A home equity loan and a refinance loan may seem almost the same for those who are not quite familiar with mortgages. Although the two might have the same solutions to your problems, they are quite different in their own ways. EWMortgage.com provides you with a brief overview of the difference between a home equity loan and a refinance loan.
Refinance
Homeowners generally choose to refinance in order for them to be able to save money and to reduce the mortgage cost. Refinancing helps homeowners lower their monthly mortgage payment if they currently have substantially higher interest rate than the most current rates. Refinance mortgage loans are generally a 15 or 30-year term. Consumers may want to consider a refinance loan if they are looking to borrow more than $25,000, other than that a home equity loan might be ideal.
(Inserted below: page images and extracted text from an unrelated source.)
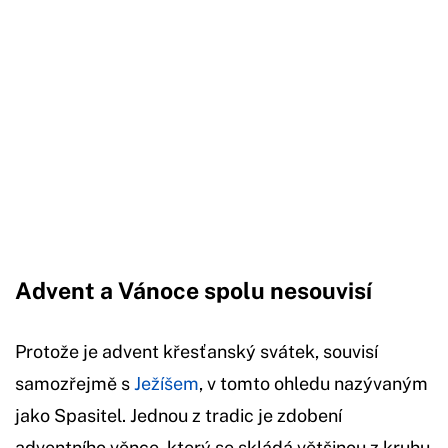
Advent a Vánoce spolu nesouvisí
Protože je advent křesťanský svátek, souvisí
samozřejmě s
Ježíšem
, v tomto ohledu nazývaným
jako Spasitel. Jednou z tradic je zdobení
adventního věnce, který se skládá většinou z kruhu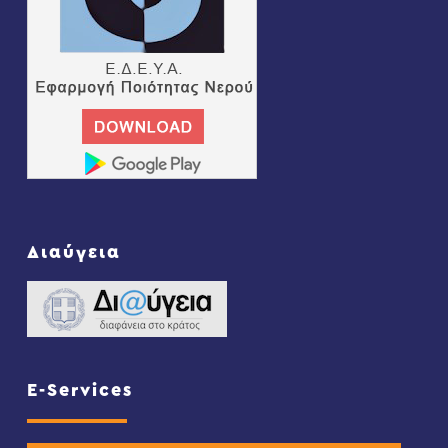
Διαύγεια
E-Services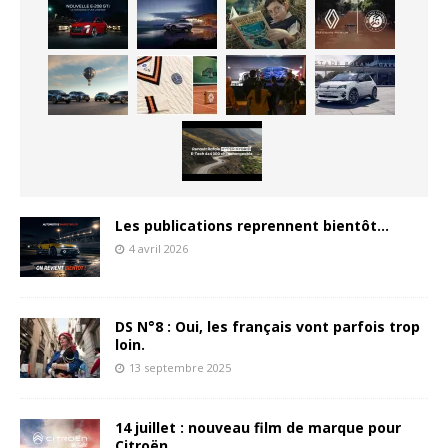
Les publications reprennent bientôt…
4 avril 2026
DS N°8 : Oui, les français vont parfois trop
loin.
13 septembre 2025
14 juillet : nouveau film de marque pour
Citroën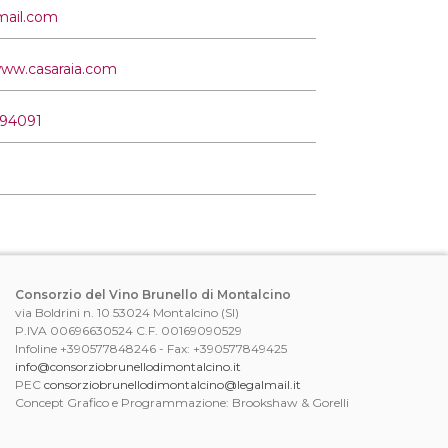
mail.com
www.casaraia.com
94091
Consorzio del Vino Brunello di Montalcino
via Boldrini n. 10 53024 Montalcino (SI)
P.IVA 00696630524 C.F. 00169090529
Infoline +390577848246 - Fax: +390577849425
info@consorziobrunellodimontalcino.it
PEC
consorziobrunellodimontalcino@legalmail.it
Concept Grafico e Programmazione: Brookshaw & Gorelli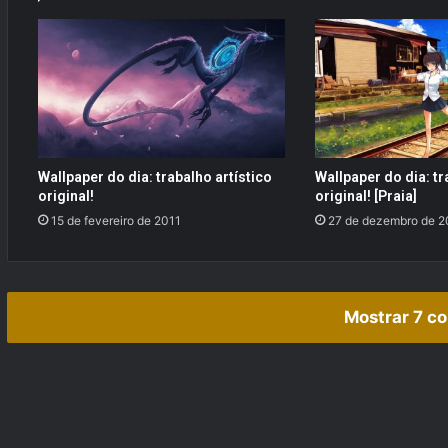
d
a
5
ª
G
e
r
a
Wallpaper do dia: trabalho artístico
Wallpaper do dia: tr
ç
original!
original! [Praia]
ã
15 de fevereiro de 2011
27 de dezembro de 2
o
!
(
B
l
Mostrar 7 c
a
c
k
&
W
h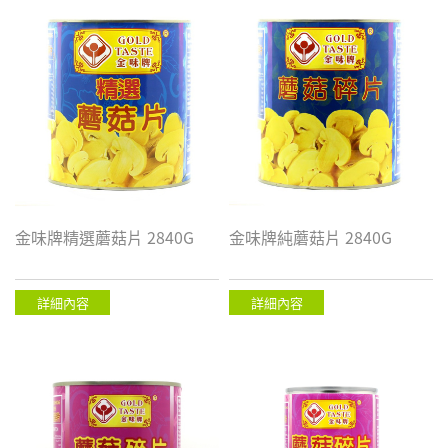
金味牌精選蘑菇片 2840G
金味牌純蘑菇片 2840G
詳細內容
詳細內容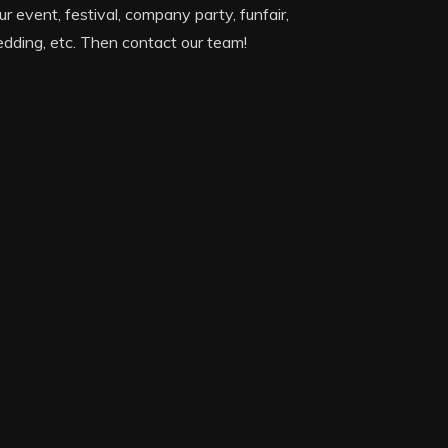
ur event, festival, company party, funfair,
dding, etc. Then contact our team!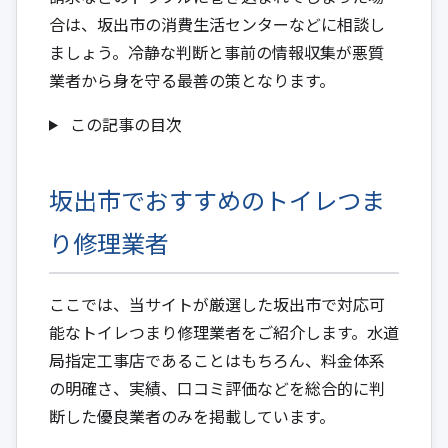
合は、坂出市の消費生活センターなどに相談し
ましょう。冷静な判断と事前の情報収集が悪質
業者から身を守る最善の策となります。
この記事の目次
坂出市でおすすめのトイレつま
り修理業者
ここでは、当サイトが厳選した坂出市で対応可
能なトイレつまり修理業者をご紹介します。水道
局指定工事店であることはもちろん、料金体系
の明確さ、実績、口コミ評価などを総合的に判
断した優良業者のみを掲載しています。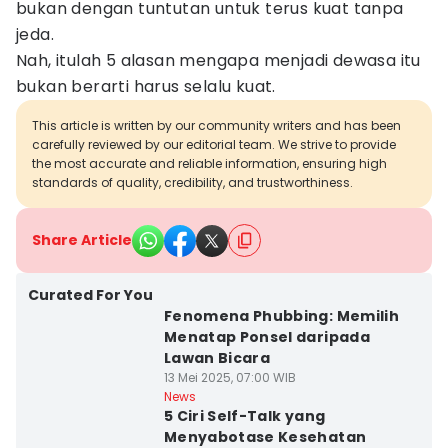
bukan dengan tuntutan untuk terus kuat tanpa
jeda.
Nah, itulah 5 alasan mengapa menjadi dewasa itu
bukan berarti harus selalu kuat.
This article is written by our community writers and has been
carefully reviewed by our editorial team. We strive to provide
the most accurate and reliable information, ensuring high
standards of quality, credibility, and trustworthiness.
Share Article
Curated For You
Fenomena Phubbing: Memilih
Menatap Ponsel daripada
Lawan Bicara
13 Mei 2025, 07:00 WIB
News
5 Ciri Self-Talk yang
Menyabotase Kesehatan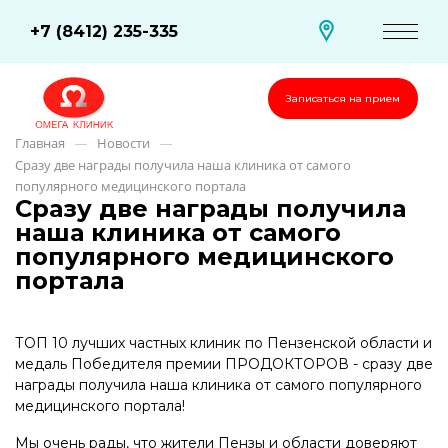
+7 (8412) 235-335
Записаться на прием
Главная
Новости
—
—
Сразу две награды получила наша клиника от самого
популярного медицинского портала
Сразу две награды получила
наша клиника от самого
популярного медицинского
портала
ТОП 10 лучших частных клиник по Пензенской области и
медаль Победителя премии ПРОДОКТОРОВ - сразу две
награды получила наша клиника от самого популярного
медицинского портала!
Мы очень рады, что жители Пензы и области доверяют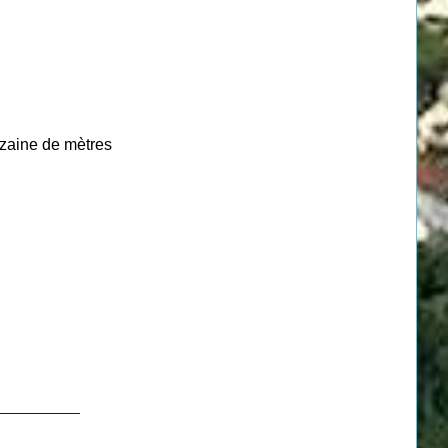
izaine de mètres
__________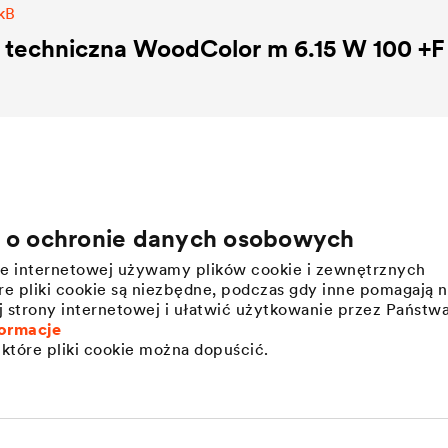
 kB
 techniczna WoodColor m 6.15 W 100 +F 
a o ochronie danych osobowych
Kariera
Informacje prasowe
nie internetowej używamy plików cookie i zewnętrznych
Pracodawca DÖRKEN
Press releases
e pliki cookie są niezbędne, podczas gdy inne pomagają 
j strony internetowej i ułatwić użytkowanie przez Państw
ormacje
które pliki cookie można dopuścić.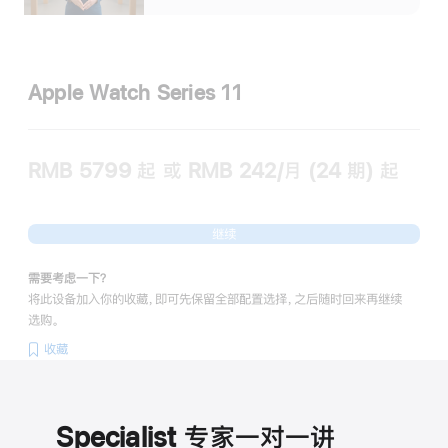
Apple Watch Series 11
RMB 5799
起
或 RMB 242/月 (24 期) 起
继续
需要考虑一下？
将此设备加入你的收藏，即可先保留全部配置选择，之后随时回来再继续
选购。
收藏
Specialist 专家一对一讲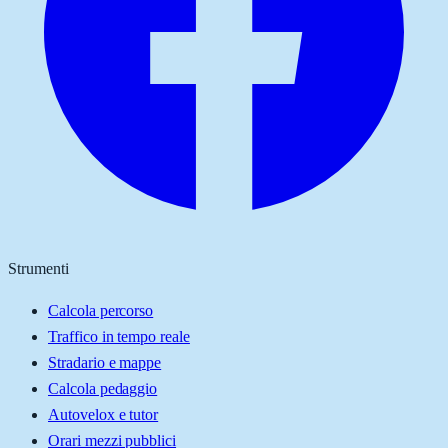
Strumenti
Calcola percorso
Traffico in tempo reale
Stradario e mappe
Calcola pedaggio
Autovelox e tutor
Orari mezzi pubblici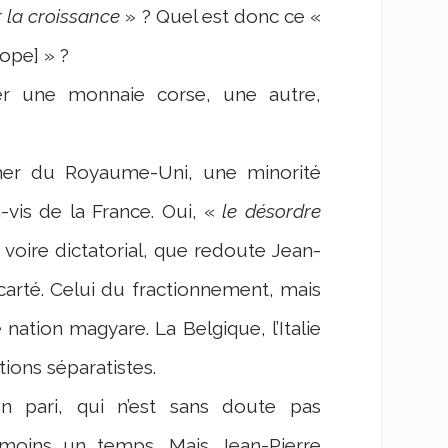
 la croissance
» ? Quel est donc ce «
rope] » ?
éer une monnaie corse, une autre,
cher du Royaume-Uni, une minorité
vis de la France. Oui, «
le désordre
 voire dictatorial, que redoute Jean-
carté. Celui du fractionnement, mais
nation magyare. La Belgique, l’Italie
ions séparatistes.
 pari, qui n’est sans doute pas
u moins un temps. Mais Jean-Pierre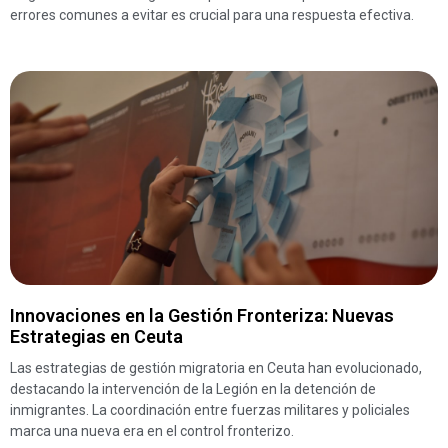
errores comunes a evitar es crucial para una respuesta efectiva.
Innovaciones en la Gestión Fronteriza: Nuevas
Estrategias en Ceuta
Las estrategias de gestión migratoria en Ceuta han evolucionado,
destacando la intervención de la Legión en la detención de
inmigrantes. La coordinación entre fuerzas militares y policiales
marca una nueva era en el control fronterizo.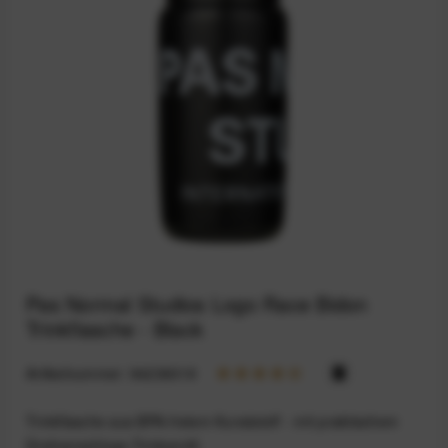
Pas Normal Studios Logo Race Bidon
Trinkflasche - Black
Artikelnummer:
94236018
Trinkflasche aus BPA-freiem Kunststoff - mit praktischem
Drehverschluss-Trinkventil.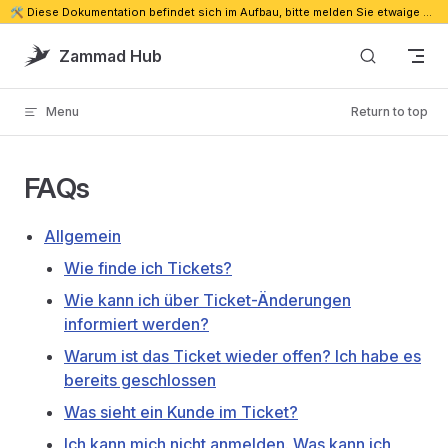
🛠️ Diese Dokumentation befindet sich im Aufbau, bitte melden Sie etwaige Probleme. 🔗
Skip to content
Zammad Hub
Menu
Return to top
FAQs
Allgemein
Wie finde ich Tickets?
Wie kann ich über Ticket-Änderungen
informiert werden?
Warum ist das Ticket wieder offen? Ich habe es
bereits geschlossen
Was sieht ein Kunde im Ticket?
Ich kann mich nicht anmelden. Was kann ich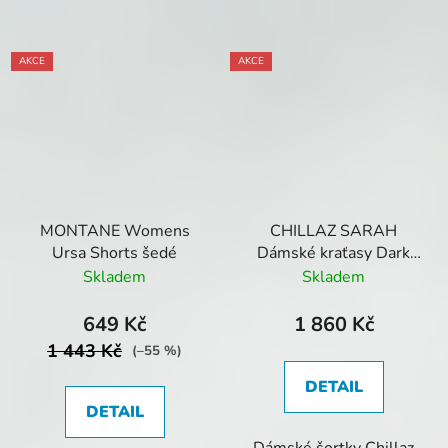
AKCE
AKCE
MONTANE Womens
CHILLAZ SARAH
Ursa Shorts šedé
Dámské kraťasy Dark
Blue 107100
Skladem
Skladem
649 Kč
1 860 Kč
1 443 Kč
(–55 %)
DETAIL
DETAIL
Dámské šortky Chillaz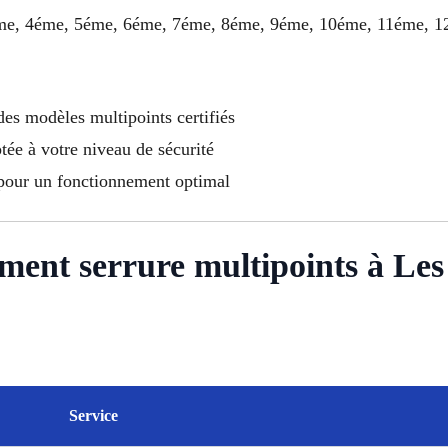
 3éme, 4éme, 5éme, 6éme, 7éme, 8éme, 9éme, 10éme, 11éme, 
des modèles multipoints certifiés
ptée à votre niveau de sécurité
 pour un fonctionnement optimal
ement serrure multipoints à Les
Service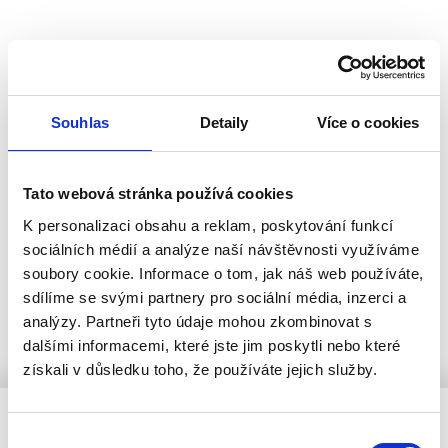
Přemýšlíte nad vlastním Tiny Housem, chatkou či
pergolou? My vám s celým projektem pomůžeme!
Od návrhu až po realizaci...
Souhlas
Detaily
Více o cookies
Tato webová stránka používá cookies
Sledujte nás:
K personalizaci obsahu a reklam, poskytování funkcí
sociálních médií a analýze naší návštěvnosti využíváme
soubory cookie. Informace o tom, jak náš web používáte,
sdílíme se svými partnery pro sociální média, inzerci a
analýzy. Partneři tyto údaje mohou zkombinovat s
dalšími informacemi, které jste jim poskytli nebo které
získali v důsledku toho, že používáte jejich služby.
Chcete se na něco
Výběr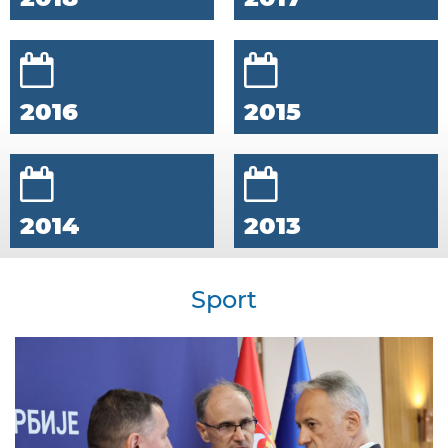
2016
2015
2014
2013
Sport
There are generally two types of refinancing programs homeowners should know about: no-cost refinance and cash-out refinance.
Home equity Loan
When you have equity built in your home; you have the choice of borrowing all or just part of your home’s equity. A way to figure out your home’s equity is by the difference between your mortgage balance and your home’s estimated market value. You have the choice between borrowing a lump sum loan or a revolving line of credit. Sometimes you are allowed to borrow up to 100% of the value of your home. Build equity faster when you obtain a home equity loan due to flexibility of a shorter term. This is a great way to help you pay off the loan sooner and get reduced monthly payments by spreading the cost over a longer term.